The Floss Color to Symbol Cross-Reference is a chart feature found only in Scarlet Quince patterns. Here's how to interpret and use it.
Tutorial: Floss Color to Symbol Cross-Reference
1.To understand the floss cross-reference, let's look at a simple chart that has only 6 symbols. Here is its key. This is what you follow when stitching. For example, when you see a solid circle on the chart, you stitch it with 2 strands of 504. When you see a carat (^) you stitch with 1 strand each of 504 and white.
2. The cross-reference for this chart looks like this. Where the key tells you what color(s) are associated with each symbol, the cross-reference tells you what symbols use each floss color. It's essentially the key turned inside out.
This cross-reference tells you that 501 is used only when stitching the solid square. 504, on the other hand, is used in stitching 3 symbols, the solid circle, the carat, and the 3 diagonal dots. If you refer back to the key, you'll see that this is true.

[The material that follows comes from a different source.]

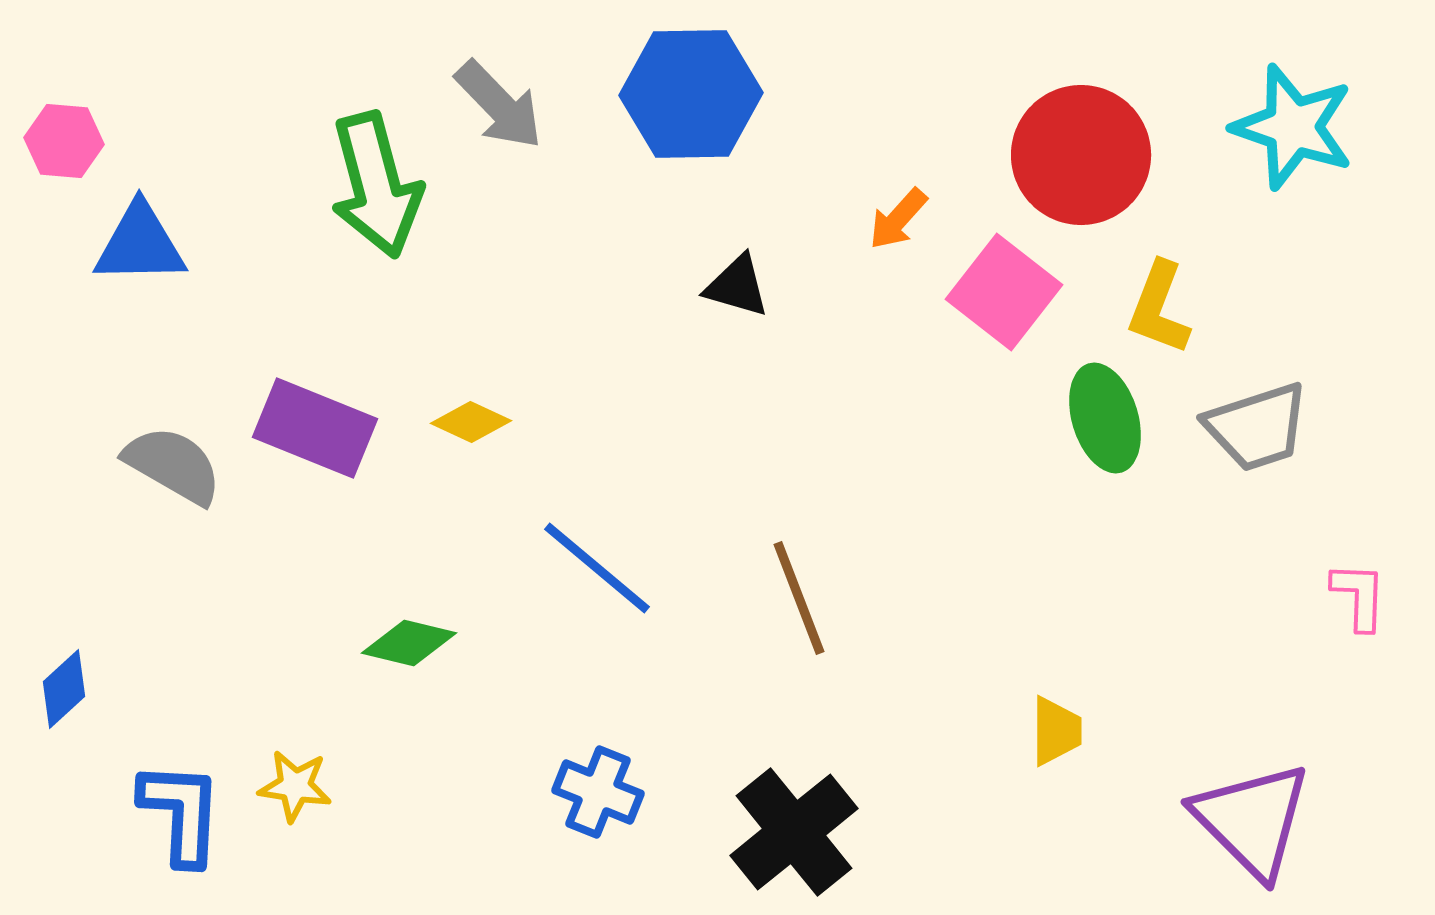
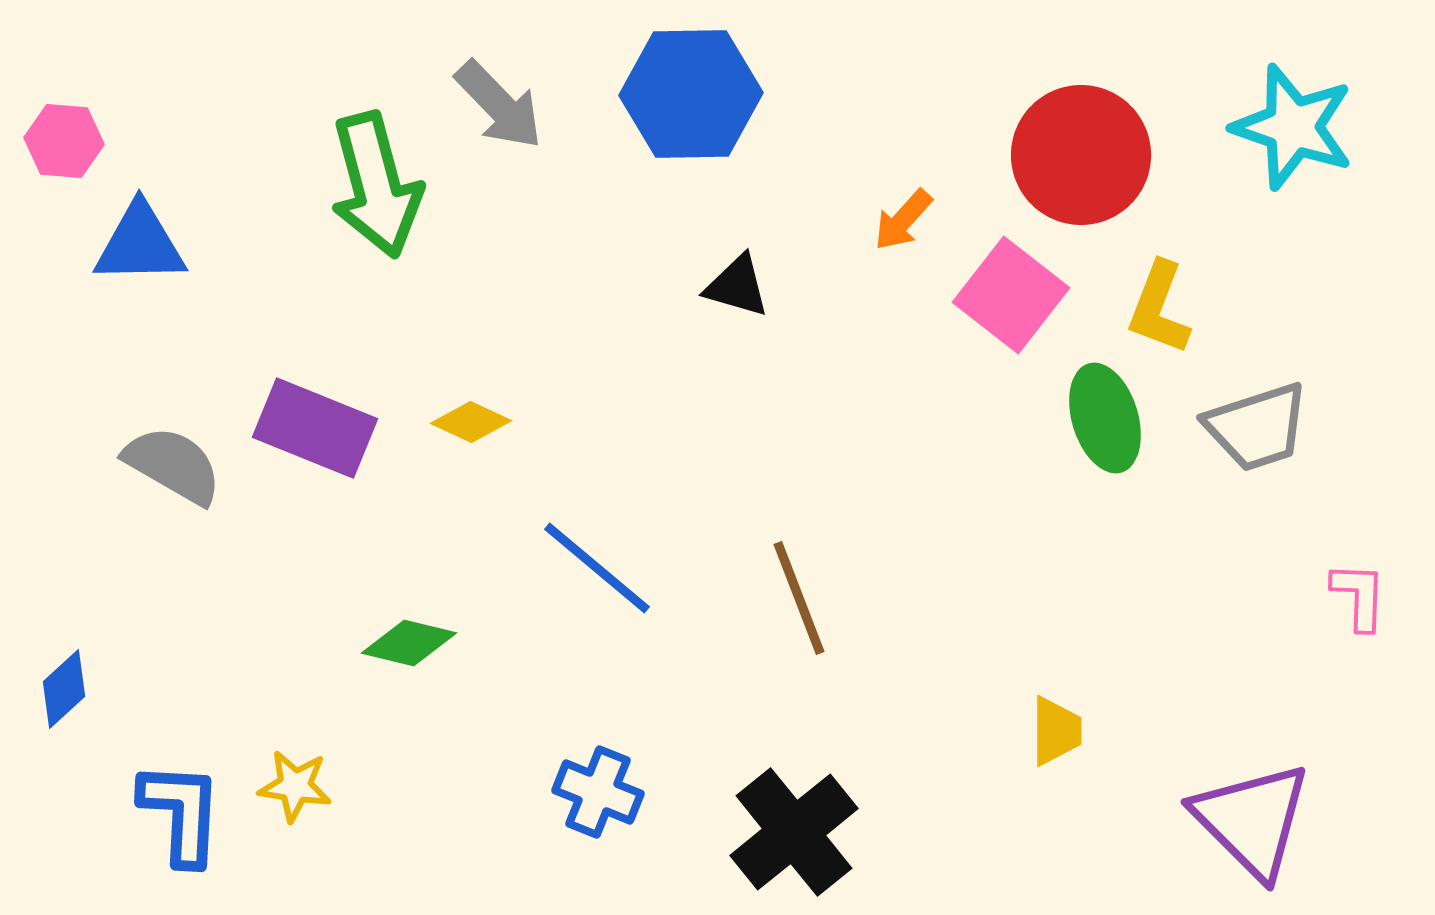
orange arrow: moved 5 px right, 1 px down
pink square: moved 7 px right, 3 px down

How is this useful? Well, suppose you have a lap full of floss bobbins and want to put away the ones you're finished with for a while. You can pick up a bobbin -- say, 502 -- then look at the cross-reference and see whether 502 is used in any symbols you're coming to. No? then you can put it away. Or suppose you are almost out of a color. Rather than searching the Key to see what symbols need that color, you can just look it up in the cross-reference and find out whether you need to go shopping right now or if it can wait. It's easy to scan a short key like this and quickly find all the places a floss color is used, but for a normal pattern with many symbols, the cross-reference saves time and errors.
Remember, though, you don't have to use the cross-reference if it doesn't help you. Just use the key to interpret the chart, and ignore the cross-reference if you wish.